● Instructions for the task: Transcription, pictures excluded: write out the data below exactly.

____

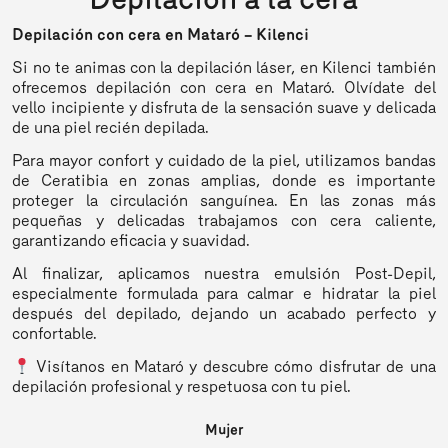
Al finalizar, se hidrata la piel con nuestra crema post-láser
y que la piel és el órgano mas grande del cuerpo y el mas
con caléndula, lavanda y aloe vera, que ayuda a calmar y
expuesto.
Depilación con cera en Mataró – Kilenci
regenerar la epidermis.
Aconsejamos el cuidado previo de la zona los días previos
Si no te animas con la depilación láser, en Kilenci también
El tratamiento completo consta de varias sesiones,
a la depilación. Y si estás en algún tratamiento, médico o
ofrecemos depilación con cera en Mataró. Olvídate del
normalmente espaciadas entre 6 semanas y 2 meses
cosmético no dudes en comunicarlo.
vello incipiente y disfruta de la sensación suave y delicada
según la zona y el tipo de vello. A medida que el
de una piel recién depilada.
tratamiento avanza, los intervalos entre sesiones se
amplían, y una vez finalizado, se recomiendan sesiones de
Para mayor confort y cuidado de la piel, utilizamos bandas
mantenimiento para asegurar que el folículo piloso no
de Ceratibia en zonas amplias, donde es importante
vuelva a producir vello.
proteger la circulación sanguínea. En las zonas más
pequeñas y delicadas trabajamos con cera caliente,
Es normal que entre la primera y tercera semana después
garantizando eficacia y suavidad.
de la sesión el vello vuelva a aparecer. La epidermis lo
expulsará de manera natural. Puedes acelerar este
Al finalizar, aplicamos nuestra emulsión Post-Depil,
proceso con exfoliantes suaves, y se recomienda evitar el
especialmente formulada para calmar e hidratar la piel
afeitado frecuente, ya que puede dificultar la observación
después del depilado, dejando un acabado perfecto y
de los resultados y la evolución del tratamiento.
confortable.
Visítanos en Mataró y descubre cómo disfrutar de una
depilación profesional y respetuosa con tu piel.
Mujer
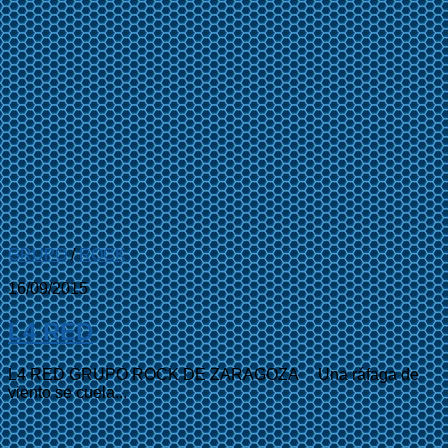
GRUPO
/
ROCK
16/09/2015
L4 RED
L4 RED GRUPO ROCK DE ZARAGOZA Una ráfaga de
viento se cuela...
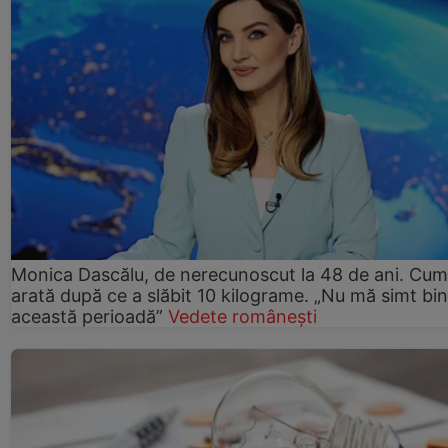
Monica Dascălu, de nerecunoscut la 48 de ani. Cum
arată după ce a slăbit 10 kilograme. „Nu mă simt bin
această perioadă”
Vedete românești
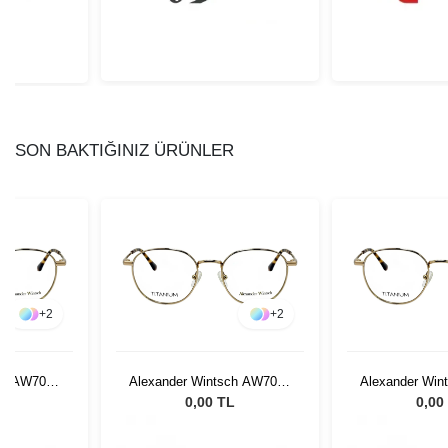
SON BAKTIĞINIZ ÜRÜNLER
+
2
+
2
ch AW7009
Alexander Wintsch AW7009
Alexander Win
C2
C
L
0,00 TL
0,00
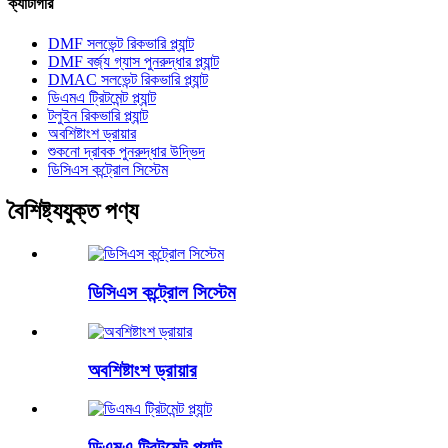
ক্যাটাগরি
DMF সলভেন্ট রিকভারি প্ল্যান্ট
DMF বর্জ্য গ্যাস পুনরুদ্ধার প্ল্যান্ট
DMAC সলভেন্ট রিকভারি প্ল্যান্ট
ডিএমএ ট্রিটমেন্ট প্ল্যান্ট
টলুইন রিকভারি প্ল্যান্ট
অবশিষ্টাংশ ড্রায়ার
শুকনো দ্রাবক পুনরুদ্ধার উদ্ভিদ
ডিসিএস কন্ট্রোল সিস্টেম
বৈশিষ্ট্যযুক্ত পণ্য
ডিসিএস কন্ট্রোল সিস্টেম
অবশিষ্টাংশ ড্রায়ার
ডিএমএ ট্রিটমেন্ট প্ল্যান্ট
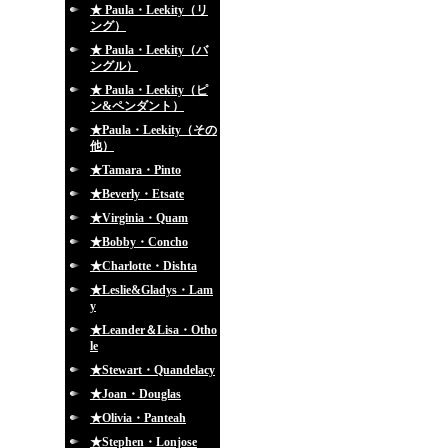
★ Paula・Leekity（リ
ング）
★ Paula・Leekity（バ
ングル）
★ Paula・Leekity（ピ
ン&ペンダント）
★Paula・Leekity（その
他）
★Tamara・Pinto
★Beverly・Etsate
★Virginia・Quam
★Bobby・Concho
★Charlotte・Dishta
★Leslie&Gladys・Lam
y
★Leander＆Lisa・Otho
le
★Stewart・Quandelacy
★Joan・Douglas
★Olivia・Panteah
★Stephen・Lonjose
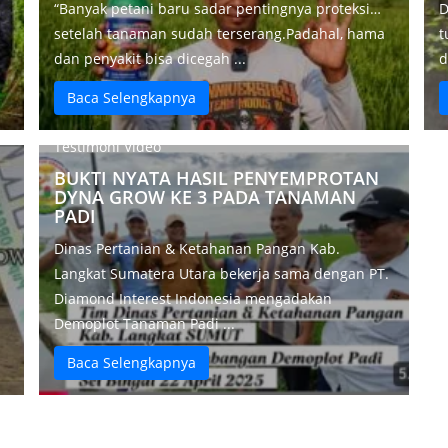
“Banyak petani baru sadar pentingnya proteksi…
D
setelah tanaman sudah terserang.Padahal, hama
t
dan penyakit bisa dicegah ...
d
Baca Selengkapnya
Testimoni Video
BUKTI NYATA HASIL PENYEMPROTAN
DYNA GROW KE 3 PADA TANAMAN
PADI
Dinas Pertanian & Ketahanan Pangan Kab.
Langkat Sumatera Utara bekerja sama dengan PT.
Diamond Interest Indonesia mengadakan
Demoplot Tanaman Padi ...
Baca Selengkapnya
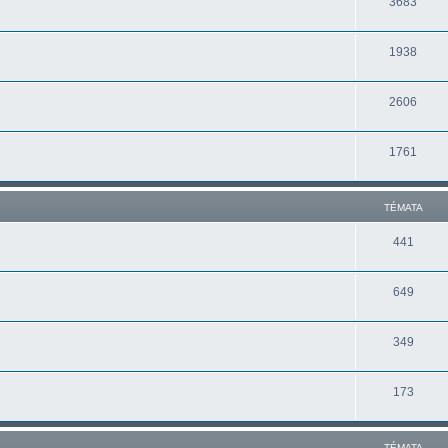
3683
1938
2606
1761
TÉMATA
441
649
349
173
TÉMATA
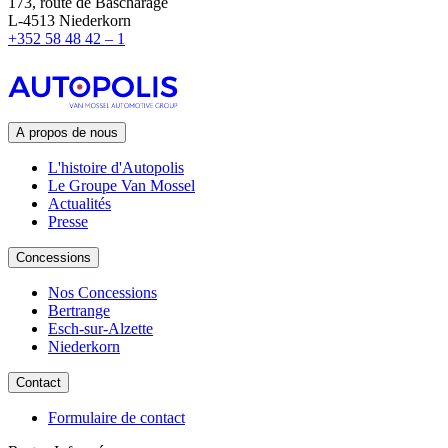
173, route de Bascharage
L-4513 Niederkorn
+352
58 48 42 – 1
A propos de nous
L'histoire d'Autopolis
Le Groupe Van Mossel
Actualités
Presse
Concessions
Nos Concessions
Bertrange
Esch-sur-Alzette
Niederkorn
Contact
Formulaire de contact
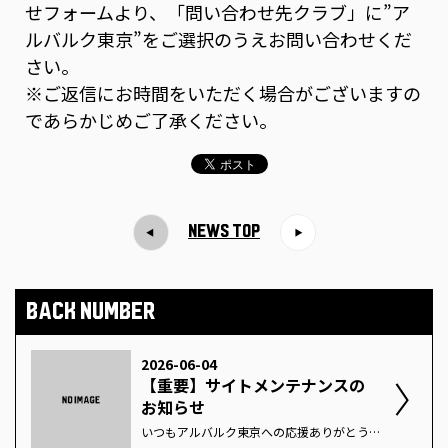
せフォームより、「問い合わせ先クラブ」に”ア
ルバルク東京”をご選択のうえお問い合わせくだ
さい。
※ご返信にお時間をいただく場合がございますの
であらかじめご了承ください。
NEWS TOP
BACK NUMBER
2026-06-04
【重要】サイトメンテナンスの
お知らせ
いつもアルバルク東京への応援ありがとうございます。また、日ごろよりアルバルク東京 OFFICIAL ONLINE SHOPをご利用いただきありがとうございます。アルバルク東京 OFFICIAL ONLINE SHOPは、サイトメンテナンスのため下記期間サイトへのアクセスが不可となります。お客様にはご不便、ご迷惑をおかけいたしますが何卒よろしくお願いいたします。■サイトメンテナンス期間2026年7月1日(水)0:00 ~ 7月1日(水)9:00※サイトメンテナンスは延長する場合もございます。■お問い合わせにつきまして期間中のお問い合わせにつきましては、問い合わせフォームより、「問い合わせ先クラブ」に”アルバルク東京”をご選択のうえお問い合わせください。※ご返信にお時間をいただく場合がございますのであらかじめご了承ください。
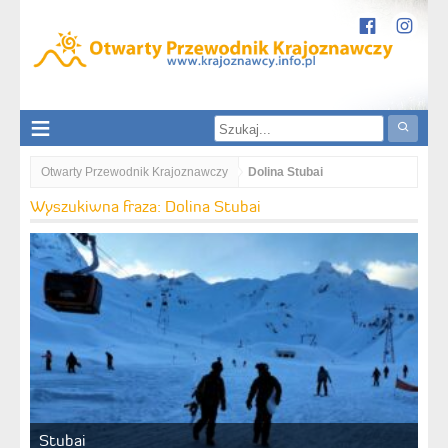
Otwarty Przewodnik Krajoznawczy
Dolina Stubai
Wyszukiwna fraza: Dolina Stubai
Stubai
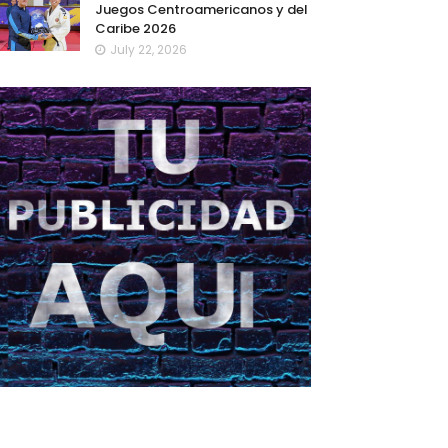
Juegos Centroamericanos y del
Caribe 2026
July 22, 2026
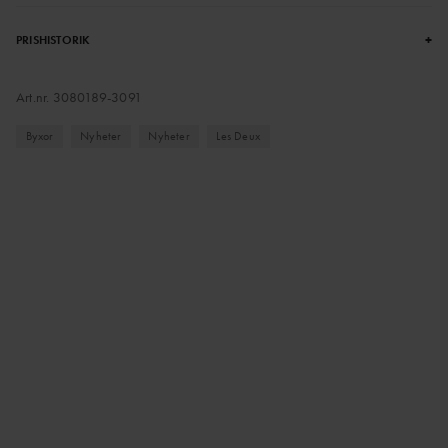
+
PRISHISTORIK
Art.nr.
3080189-3091
Byxor
Nyheter
Nyheter
Les Deux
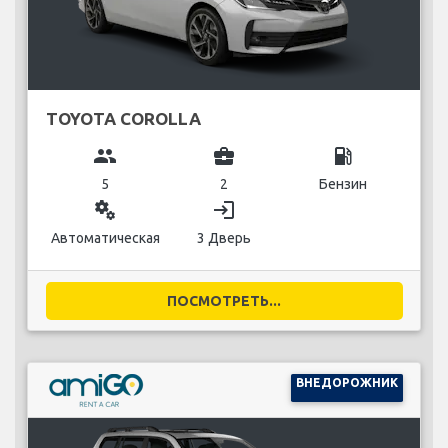
TOYOTA COROLLA
group
business_center
local_gas_station
5
2
Бензин
miscellaneous_services
login
Автоматическая
3 Дверь
ПОСМОТРЕТЬ...
ВНЕДОРОЖНИК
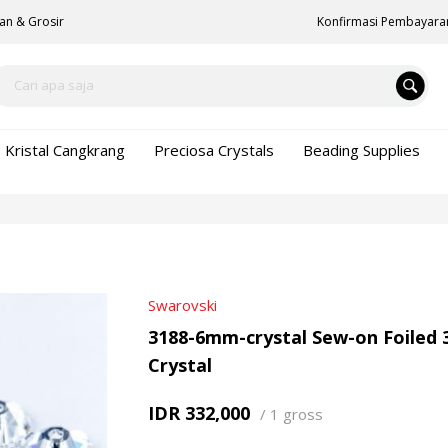
an & Grosir
Konfirmasi Pembayara
Kristal Cangkrang
Preciosa Crystals
Beading Supplies
Swarovski
3188-6mm-crystal Sew-on Foiled 3
Crystal
IDR 332,000
/
1 gross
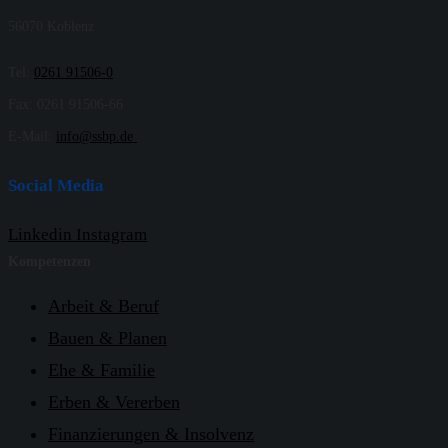
56070 Koblenz
Tel:
0261 91506-0
Fax: 0261 91506-66
E-Mail:
info@ssbp.de
Social Media
Linkedin
Instagram
Kompetenzen
Arbeit & Beruf
Bauen & Planen
Ehe & Familie
Erben & Vererben
Finanzierungen & Insolvenz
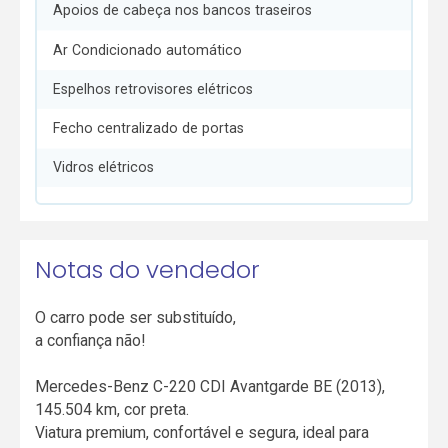
Apoios de cabeça nos bancos traseiros
Ar Condicionado automático
Espelhos retrovisores elétricos
Fecho centralizado de portas
Vidros elétricos
Notas do vendedor
O carro pode ser substituído,
a confiança não!
Mercedes-Benz C-220 CDI Avantgarde BE (2013),
145.504 km, cor preta.
Viatura premium, confortável e segura, ideal para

____

● Task solution:
Al finalizar, se hidrata la piel con nuestra crema post-láser
y que la piel és el órgano mas grande del cuerpo y el mas
con caléndula, lavanda y aloe vera, que ayuda a calmar y
expuesto.
Depilación con cera en Mataró – Kilenci
regenerar la epidermis.
Aconsejamos el cuidado previo de la zona los días previos
Si no te animas con la depilación láser, en Kilenci también
El tratamiento completo consta de varias sesiones,
a la depilación. Y si estás en algún tratamiento, médico o
ofrecemos depilación con cera en Mataró. Olvídate del
normalmente espaciadas entre 6 semanas y 2 meses
cosmético no dudes en comunicarlo.
vello incipiente y disfruta de la sensación suave y delicada
según la zona y el tipo de vello. A medida que el
de una piel recién depilada.
tratamiento avanza, los intervalos entre sesiones se
amplían, y una vez finalizado, se recomiendan sesiones de
Para mayor confort y cuidado de la piel, utilizamos bandas
mantenimiento para asegurar que el folículo piloso no
de Ceratibia en zonas amplias, donde es importante
vuelva a producir vello.
proteger la circulación sanguínea. En las zonas más
pequeñas y delicadas trabajamos con cera caliente,
Es normal que entre la primera y tercera semana después
garantizando eficacia y suavidad.
de la sesión el vello vuelva a aparecer. La epidermis lo
expulsará de manera natural. Puedes acelerar este
Al finalizar, aplicamos nuestra emulsión Post-Depil,
proceso con exfoliantes suaves, y se recomienda evitar el
especialmente formulada para calmar e hidratar la piel
afeitado frecuente, ya que puede dificultar la observación
después del depilado, dejando un acabado perfecto y
de los resultados y la evolución del tratamiento.
confortable.
Visítanos en Mataró y descubre cómo disfrutar de una
depilación profesional y respetuosa con tu piel.
Mujer
GRUPO
/
ROCK
16/09/2015
L4 RED
L4 RED GRUPO ROCK DE ZARAGOZA Una ráfaga de
viento se cuela...
Monica Dascălu, de nerecunoscut la 48 de ani. Cum
arată după ce a slăbit 10 kilograme. „Nu mă simt bin
această perioadă”
Vedete românești
SON BAKTIĞINIZ ÜRÜNLER
+
2
+
2
ch AW7009
Alexander Wintsch AW7009
Alexander Win
C2
C
L
0,00 TL
0,00
ক্যাটাগরি
DMF সলভেন্ট রিকভারি প্ল্যান্ট
DMF বর্জ্য গ্যাস পুনরুদ্ধার প্ল্যান্ট
DMAC সলভেন্ট রিকভারি প্ল্যান্ট
ডিএমএ ট্রিটমেন্ট প্ল্যান্ট
টলুইন রিকভারি প্ল্যান্ট
অবশিষ্টাংশ ড্রায়ার
শুকনো দ্রাবক পুনরুদ্ধার উদ্ভিদ
ডিসিএস কন্ট্রোল সিস্টেম
বৈশিষ্ট্যযুক্ত পণ্য
ডিসিএস কন্ট্রোল সিস্টেম
অবশিষ্টাংশ ড্রায়ার
ডিএমএ ট্রিটমেন্ট প্ল্যান্ট
★ Paula・Leekity（リ
ング）
★ Paula・Leekity（バ
ングル）
★ Paula・Leekity（ピ
ン&ペンダント）
★Paula・Leekity（その
他）
★Tamara・Pinto
★Beverly・Etsate
★Virginia・Quam
★Bobby・Concho
★Charlotte・Dishta
★Leslie&Gladys・Lam
y
★Leander＆Lisa・Otho
le
★Stewart・Quandelacy
★Joan・Douglas
★Olivia・Panteah
★Stephen・Lonjose
“Banyak petani baru sadar pentingnya proteksi…
D
setelah tanaman sudah terserang.Padahal, hama
t
dan penyakit bisa dicegah ...
d
Baca Selengkapnya
Testimoni Video
BUKTI NYATA HASIL PENYEMPROTAN
DYNA GROW KE 3 PADA TANAMAN
PADI
Dinas Pertanian & Ketahanan Pangan Kab.
Langkat Sumatera Utara bekerja sama dengan PT.
Diamond Interest Indonesia mengadakan
Demoplot Tanaman Padi ...
Baca Selengkapnya
3683
1938
2606
1761
TÉMATA
441
649
349
173
TÉMATA
173, route de Bascharage
L-4513 Niederkorn
+352
58 48 42 – 1
A propos de nous
L'histoire d'Autopolis
Le Groupe Van Mossel
Actualités
Presse
Concessions
Nos Concessions
Bertrange
Esch-sur-Alzette
Niederkorn
Contact
Formulaire de contact
せフォームより、「問い合わせ先クラブ」に”ア
ルバルク東京”をご選択のうえお問い合わせくだ
さい。
※ご返信にお時間をいただく場合がございますの
であらかじめご了承ください。
NEWS TOP
BACK NUMBER
2026-06-04
【重要】サイトメンテナンスの
お知らせ
いつもアルバルク東京への応援ありがとうございます。また、日ごろよりアルバルク東京 OFFICIAL ONLINE SHOPをご利用いただきありがとうございます。アルバルク東京 OFFICIAL ONLINE SHOPは、サイトメンテナンスのため下記期間サイトへのアクセスが不可となります。お客様にはご不便、ご迷惑をおかけいたしますが何卒よろしくお願いいたします。■サイトメンテナンス期間2026年7月1日(水)0:00 ~ 7月1日(水)9:00※サイトメンテナンスは延長する場合もございます。■お問い合わせにつきまして期間中のお問い合わせにつきましては、問い合わせフォームより、「問い合わせ先クラブ」に”アルバルク東京”をご選択のうえお問い合わせください。※ご返信にお時間をいただく場合がございますのであらかじめご了承ください。
Otwarty Przewodnik Krajoznawczy
Dolina Stubai
Wyszukiwna fraza: Dolina Stubai
Stubai
Juegos Centroamericanos y del
Caribe 2026
July 22, 2026
+
PRISHISTORIK
Art.nr.
3080189-3091
Byxor
Nyheter
Nyheter
Les Deux
TOYOTA COROLLA
group
business_center
local_gas_station
5
2
Бензин
miscellaneous_services
login
Автоматическая
3 Дверь
ПОСМОТРЕТЬ...
ВНЕДОРОЖНИК
an & Grosir
Konfirmasi Pembayara
Kristal Cangkrang
Preciosa Crystals
Beading Supplies
Swarovski
3188-6mm-crystal Sew-on Foiled 3
Crystal
IDR 332,000
/
1 gross
56070 Koblenz
Tel:
0261 91506-0
Fax: 0261 91506-66
E-Mail:
info@ssbp.de
Social Media
Linkedin
Instagram
Kompetenzen
Arbeit & Beruf
Bauen & Planen
Ehe & Familie
Erben & Vererben
Finanzierungen & Insolvenz
Apoios de cabeça nos bancos traseiros
Ar Condicionado automático
Espelhos retrovisores elétricos
Fecho centralizado de portas
Vidros elétricos
Notas do vendedor
O carro pode ser substituído,
a confiança não!
Mercedes-Benz C-220 CDI Avantgarde BE (2013),
145.504 km, cor preta.
Viatura premium, confortável e segura, ideal para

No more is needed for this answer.